Mémoire de traduction : qu'est-ce que c'est et à quoi ça sert ?

Une mémoire de traduction (TM) est une base de données de segments déjà traduits, stockés sous forme de paires texte source et texte cible (unités de traduction), qu'un outil de traduction interroge pendant que vous traduisez, afin que les phrases identiques ou similaires soient réutilisées au lieu d'être traduites à nouveau. Chaque paire stockée est une traduction terminée, généralement relue. Pour chaque nouveau texte, le système compare les segments à ces unités et propose immédiatement les passages identiques ou similaires, ce qui permet aux traducteurs de réutiliser des formulations éprouvées, de garder une terminologie cohérente et de raccourcir leur temps de traitement.

Dans l'article qui suit, vous découvrirez pourquoi l'utilisation d'une mémoire de traduction présente de nombreux avantages, ce qu'elle est exactement, en quoi elle diffère d'un glossaire, ce qu'elle ne résout pas, comment elle fonctionne avec la traduction IA et les agents de code en 2026, et comment la gestion de la mémoire de traduction fonctionne dans Locize.

Faits clés
  • Unité de stockage : une unité de traduction, un segment source associé à sa traduction cible. Les segments sont des phrases ou, dans les logiciels, des chaînes d'interface individuelles.
  • Deux types de résultats : une correspondance exacte (100 %) renvoie la traduction stockée ; une correspondance approximative renvoie un segment similaire avec un score de similarité et les différences mises en évidence.
  • La mémoire n'est pas la terminologie : une TM stocke des phrases collectées automatiquement ; un glossaire stocke des termes choisis par des personnes. Les produits cohérents ont besoin des deux.
  • Avec la traduction IA, la mémoire compte davantage : chaque requête de modèle démarre sans mémoire, si bien que la TM est ce qui transporte les traductions relues jusqu'au lot suivant, pour les traducteurs humains, la traduction automatique et les agents de code.

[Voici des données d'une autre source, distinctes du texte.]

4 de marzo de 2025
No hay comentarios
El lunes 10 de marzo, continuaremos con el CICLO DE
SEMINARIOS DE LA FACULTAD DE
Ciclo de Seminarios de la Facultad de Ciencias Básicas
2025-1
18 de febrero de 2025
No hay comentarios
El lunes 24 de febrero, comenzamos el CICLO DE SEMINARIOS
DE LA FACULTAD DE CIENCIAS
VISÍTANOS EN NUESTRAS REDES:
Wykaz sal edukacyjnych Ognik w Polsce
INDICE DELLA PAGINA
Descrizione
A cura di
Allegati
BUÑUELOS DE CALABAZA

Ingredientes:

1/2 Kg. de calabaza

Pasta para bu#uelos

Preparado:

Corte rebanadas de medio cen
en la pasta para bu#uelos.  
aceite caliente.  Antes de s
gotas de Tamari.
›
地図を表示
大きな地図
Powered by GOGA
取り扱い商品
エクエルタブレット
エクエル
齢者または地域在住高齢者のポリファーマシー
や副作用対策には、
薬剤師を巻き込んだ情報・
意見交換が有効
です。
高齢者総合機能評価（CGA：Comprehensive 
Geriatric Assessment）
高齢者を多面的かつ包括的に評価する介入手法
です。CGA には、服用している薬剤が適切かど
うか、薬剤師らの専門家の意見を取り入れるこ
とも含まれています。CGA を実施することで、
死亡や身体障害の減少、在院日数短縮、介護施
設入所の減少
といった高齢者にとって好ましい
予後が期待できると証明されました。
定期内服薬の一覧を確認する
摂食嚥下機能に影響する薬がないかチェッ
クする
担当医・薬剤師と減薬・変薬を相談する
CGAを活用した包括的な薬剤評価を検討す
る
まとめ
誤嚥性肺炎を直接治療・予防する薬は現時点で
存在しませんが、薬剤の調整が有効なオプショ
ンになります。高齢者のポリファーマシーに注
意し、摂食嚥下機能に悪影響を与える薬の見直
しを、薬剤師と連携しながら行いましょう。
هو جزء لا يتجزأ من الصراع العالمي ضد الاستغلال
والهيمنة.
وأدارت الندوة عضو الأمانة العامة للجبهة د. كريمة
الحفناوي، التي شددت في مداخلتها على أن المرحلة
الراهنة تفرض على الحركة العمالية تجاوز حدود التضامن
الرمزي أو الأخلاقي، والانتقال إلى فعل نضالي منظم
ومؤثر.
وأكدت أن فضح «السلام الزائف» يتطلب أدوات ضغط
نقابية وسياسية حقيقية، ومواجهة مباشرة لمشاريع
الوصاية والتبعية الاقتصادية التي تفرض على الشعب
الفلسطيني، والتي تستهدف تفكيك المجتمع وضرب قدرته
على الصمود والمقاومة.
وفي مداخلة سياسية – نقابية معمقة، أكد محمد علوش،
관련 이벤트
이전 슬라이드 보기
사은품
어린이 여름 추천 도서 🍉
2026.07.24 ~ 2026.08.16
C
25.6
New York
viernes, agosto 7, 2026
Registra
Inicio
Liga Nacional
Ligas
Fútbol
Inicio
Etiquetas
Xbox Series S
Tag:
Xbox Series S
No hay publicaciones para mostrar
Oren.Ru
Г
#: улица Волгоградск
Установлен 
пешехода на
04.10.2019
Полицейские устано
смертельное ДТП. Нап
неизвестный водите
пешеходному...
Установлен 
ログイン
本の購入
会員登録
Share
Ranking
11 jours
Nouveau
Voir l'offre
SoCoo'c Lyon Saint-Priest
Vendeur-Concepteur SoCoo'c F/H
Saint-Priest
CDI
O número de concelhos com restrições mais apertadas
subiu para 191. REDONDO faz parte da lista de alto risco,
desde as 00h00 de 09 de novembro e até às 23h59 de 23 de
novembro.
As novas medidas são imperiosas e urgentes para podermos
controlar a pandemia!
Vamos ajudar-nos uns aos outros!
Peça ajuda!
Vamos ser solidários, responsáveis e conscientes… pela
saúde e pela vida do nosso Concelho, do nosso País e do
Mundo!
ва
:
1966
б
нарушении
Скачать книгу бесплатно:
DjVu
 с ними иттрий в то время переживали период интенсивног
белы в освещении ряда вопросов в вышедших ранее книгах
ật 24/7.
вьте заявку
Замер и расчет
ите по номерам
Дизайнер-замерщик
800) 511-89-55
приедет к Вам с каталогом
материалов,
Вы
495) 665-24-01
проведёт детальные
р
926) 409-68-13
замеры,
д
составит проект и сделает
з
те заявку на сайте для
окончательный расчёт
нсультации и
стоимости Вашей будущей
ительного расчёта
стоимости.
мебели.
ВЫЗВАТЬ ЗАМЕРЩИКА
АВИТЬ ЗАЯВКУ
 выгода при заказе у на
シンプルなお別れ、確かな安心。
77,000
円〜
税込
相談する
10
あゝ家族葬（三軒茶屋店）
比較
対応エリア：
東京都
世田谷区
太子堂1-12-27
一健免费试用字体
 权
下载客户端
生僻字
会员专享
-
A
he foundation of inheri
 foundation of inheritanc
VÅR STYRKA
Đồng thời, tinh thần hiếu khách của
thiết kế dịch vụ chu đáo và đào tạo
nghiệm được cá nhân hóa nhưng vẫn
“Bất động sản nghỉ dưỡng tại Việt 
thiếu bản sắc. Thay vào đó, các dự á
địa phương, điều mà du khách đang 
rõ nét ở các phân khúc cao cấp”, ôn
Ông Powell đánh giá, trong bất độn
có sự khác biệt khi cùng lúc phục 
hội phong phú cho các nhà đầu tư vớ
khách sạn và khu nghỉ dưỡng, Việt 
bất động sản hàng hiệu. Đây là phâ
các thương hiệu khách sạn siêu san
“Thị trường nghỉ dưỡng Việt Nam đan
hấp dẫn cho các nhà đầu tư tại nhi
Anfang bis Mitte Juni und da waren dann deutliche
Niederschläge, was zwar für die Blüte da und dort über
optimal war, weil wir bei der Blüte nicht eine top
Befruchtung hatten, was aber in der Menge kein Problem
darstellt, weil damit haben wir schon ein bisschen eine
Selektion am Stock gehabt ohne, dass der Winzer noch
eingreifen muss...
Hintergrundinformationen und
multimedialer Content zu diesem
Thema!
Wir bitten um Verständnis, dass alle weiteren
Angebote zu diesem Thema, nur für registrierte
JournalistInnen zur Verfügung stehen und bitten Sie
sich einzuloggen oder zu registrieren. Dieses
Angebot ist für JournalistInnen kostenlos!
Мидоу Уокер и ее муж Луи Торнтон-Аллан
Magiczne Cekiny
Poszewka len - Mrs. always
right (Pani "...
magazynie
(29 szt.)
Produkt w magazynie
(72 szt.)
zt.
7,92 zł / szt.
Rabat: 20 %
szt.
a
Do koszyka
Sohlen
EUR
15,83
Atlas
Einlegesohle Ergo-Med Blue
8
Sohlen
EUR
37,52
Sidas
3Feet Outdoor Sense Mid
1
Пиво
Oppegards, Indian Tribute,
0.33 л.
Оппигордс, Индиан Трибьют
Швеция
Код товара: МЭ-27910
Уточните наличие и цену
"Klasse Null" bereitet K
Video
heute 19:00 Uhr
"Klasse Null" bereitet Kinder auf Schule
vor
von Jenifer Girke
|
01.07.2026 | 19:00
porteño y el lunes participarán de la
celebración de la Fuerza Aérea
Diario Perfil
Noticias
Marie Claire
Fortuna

L'importance de la TM pour la localisation

La mémoire de traduction est au cœur des processus modernes de localisation. Pourquoi ? Parce que la base de données exploite systématiquement les répétitions linguistiques. Au lieu de traduire des passages à partir de zéro encore et encore, la TM réactive des solutions existantes, une approche qui augmente la qualité, réduit les coûts et aide à tenir les délais. Les produits logiciels se répètent plus que la plupart des contenus : les mêmes libellés de boutons, messages d'erreur et phrases d'onboarding reviennent d'un écran, d'une version et d'un produit frère à l'autre, et c'est exactement là qu'une mémoire est rentable.

Comment fonctionne une mémoire de traduction ?

Quand un document est ouvert, le logiciel de traduction doté d'une mémoire de traduction découpe le texte en petites unités, généralement des phrases ; en localisation logicielle, l'unité est typiquement une chaîne d'interface. Chaque nouvelle unité est automatiquement comparée à la mémoire de traduction existante.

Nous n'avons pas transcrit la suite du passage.